Table of Contents
ISRN Chemical Engineering
Volume 2013 (2013), Article ID 930484, 11 pages
http://dx.doi.org/10.1155/2013/930484
Research Article

Prediction the Vapor-Liquid Equilibria of CO2-Containing Binary Refrigerant Mixtures Using Artificial Neural Networks

1Chemical Engineering Department, Gas and Petrochemical Engineering Faculty, Persian Gulf University, Bushehr 7516913817, Iran
2Department of Petrochemical Engineering, Amirkabir University of Technology (Tehran Polytechnic), Mahshahr Campus, P.O. Box 415, Mahshahr, Iran

Received 9 May 2013; Accepted 18 July 2013

Academic Editors: J. A. A. González, K. Okumura, and J. E. Ten Elshof

Copyright © 2013 Ahmad Azari et al.
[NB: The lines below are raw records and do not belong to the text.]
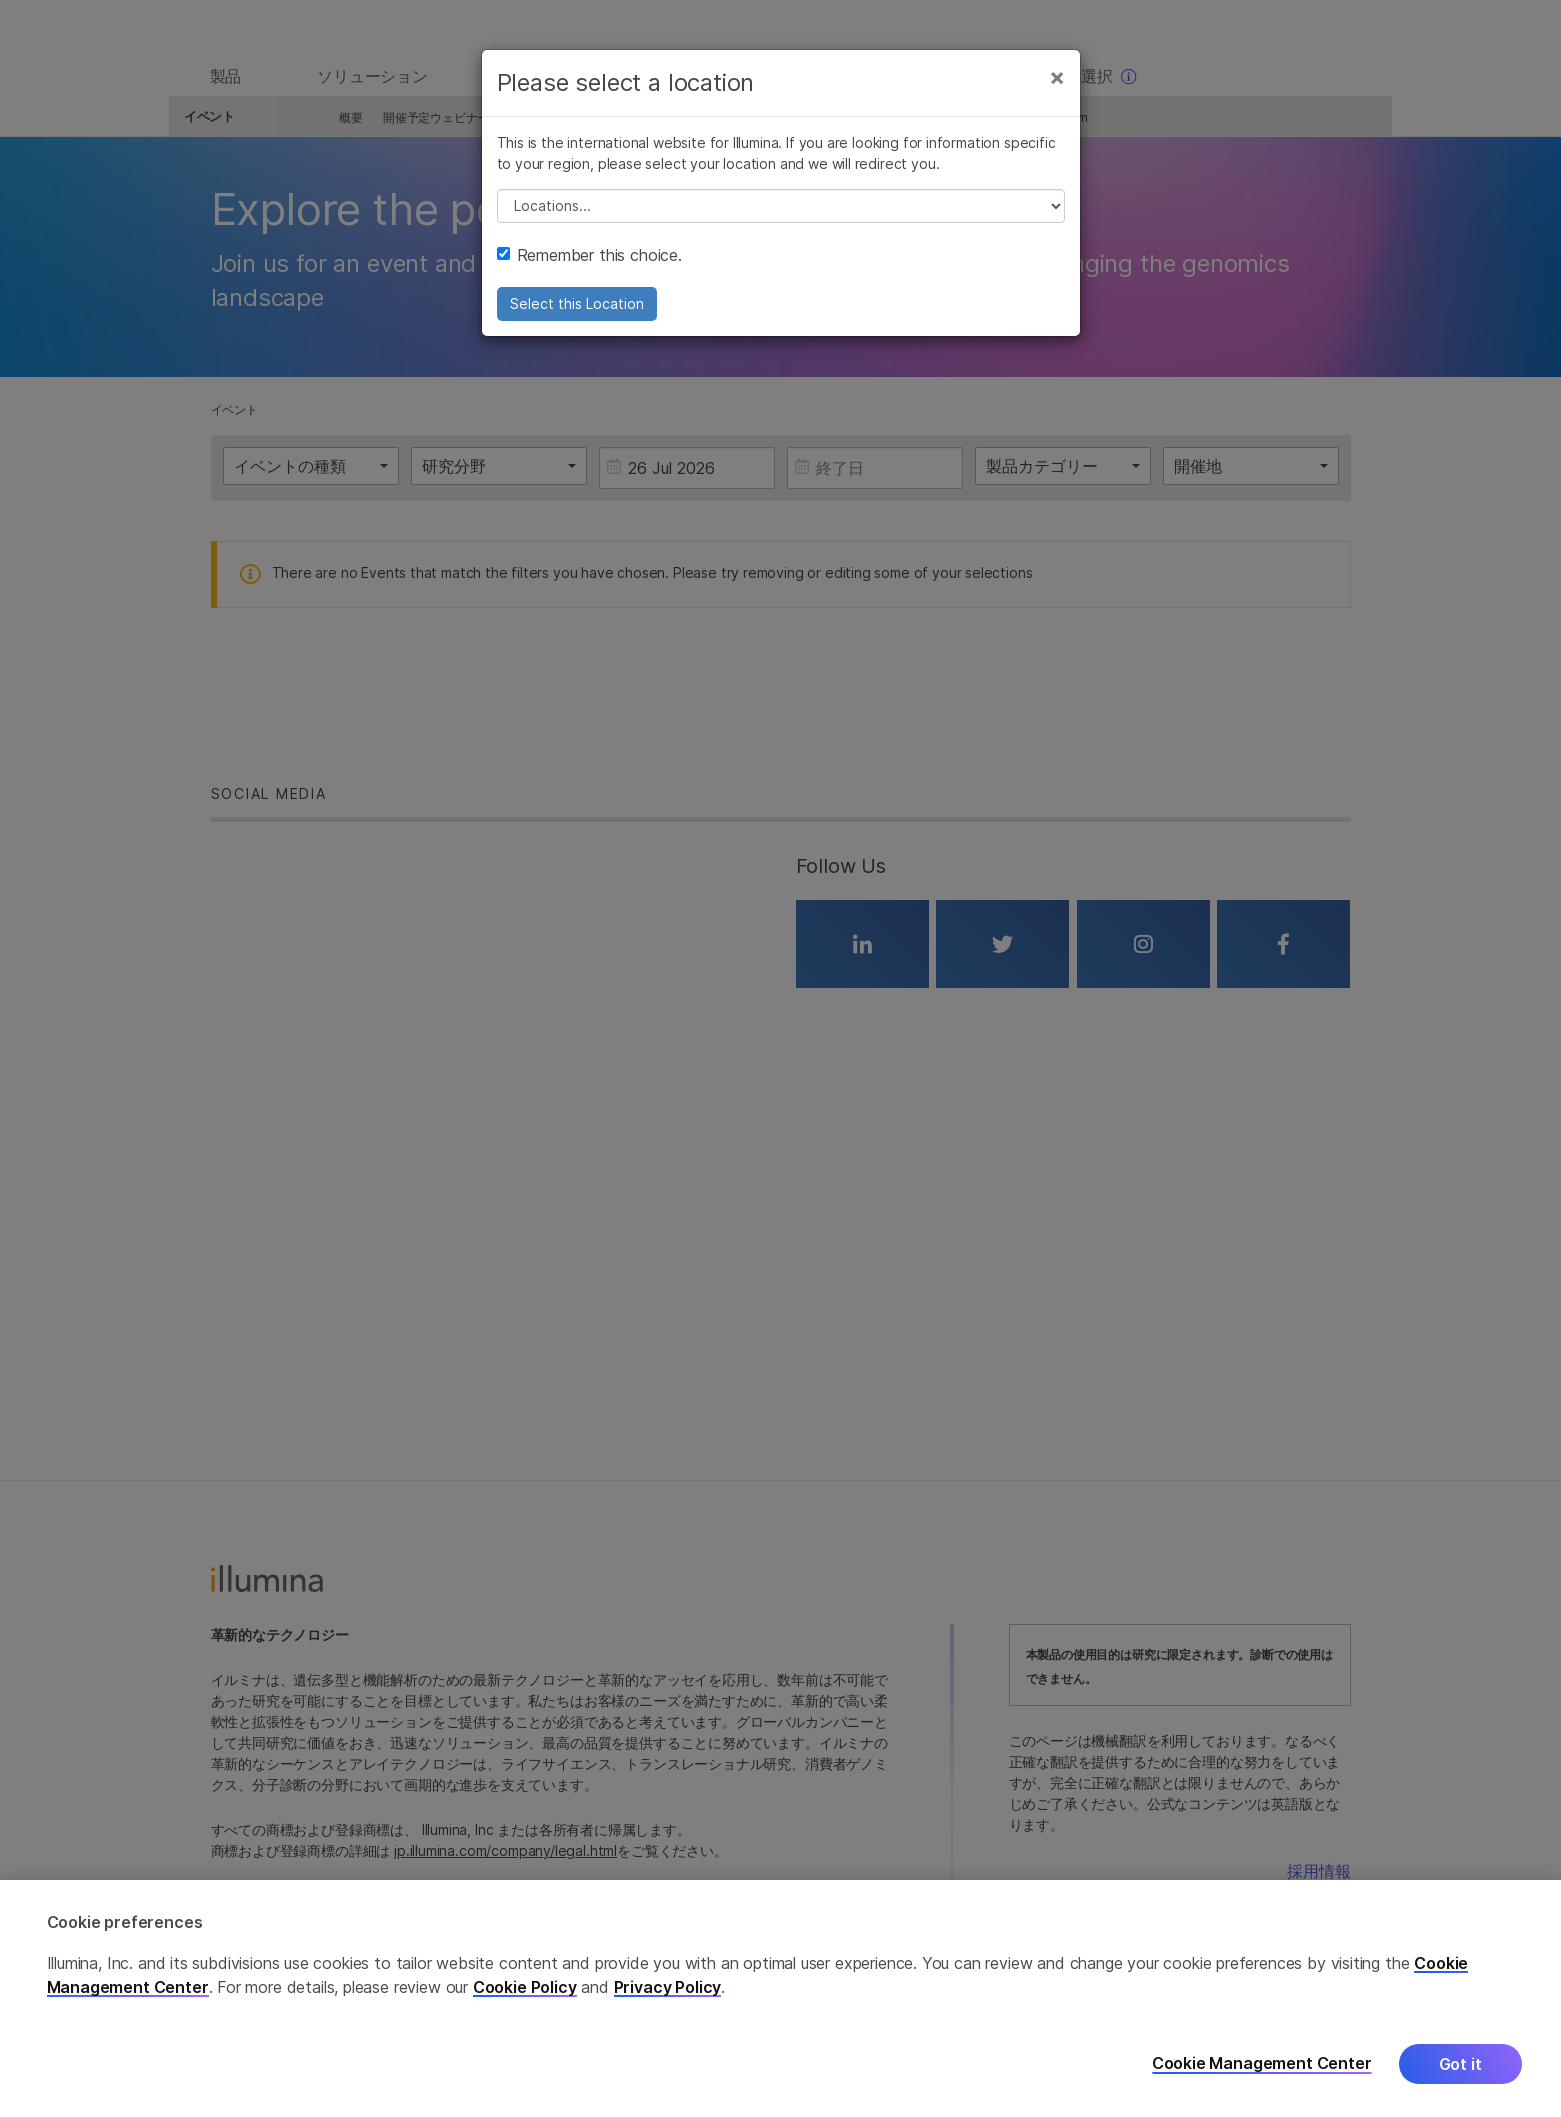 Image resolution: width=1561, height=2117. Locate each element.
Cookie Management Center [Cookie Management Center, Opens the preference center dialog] (1262, 2063)
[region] (780, 1998)
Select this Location (577, 314)
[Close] (1057, 88)
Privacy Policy (668, 1987)
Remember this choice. (589, 266)
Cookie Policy (525, 1987)
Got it (1460, 2064)
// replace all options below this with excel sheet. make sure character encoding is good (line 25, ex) (781, 217)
This is an open access article distributed under the Creative Commons Attribution License, which permits unrestricted use, distribution, and reproduction in any medium, provided the original work is properly cited.

Abstract

Artificial neural network (ANN) technique has been applied for estimation of vapor-liquid equilibria (VLE) for eight binary refrigerant systems. The refrigerants include difluoromethane (R32), propane (R290), 1,1-difluoroethane (R152a), hexafluoroethane (R116), decafluorobutane (R610), 2,2-dichloro-1,1,1-trifluoroethane (R123), 1-chloro-1,2,2,2-tetrafluoroethane (R124), and 1,1,1,2-tetrafluoroethane (R134a). The related experimental data of open literature have been used to construct the model. Furthermore, some new experimental data (not applied in ANN training) have been used to examine the reliability of the model. The results confirm that there is a reasonable conformity between the predicted values and the experimental data. Additionally, the ability of the ANN model is examined by comparison with the conventional thermodynamic models. Moreover, the presented model is capable of predicting the azeotropic condition.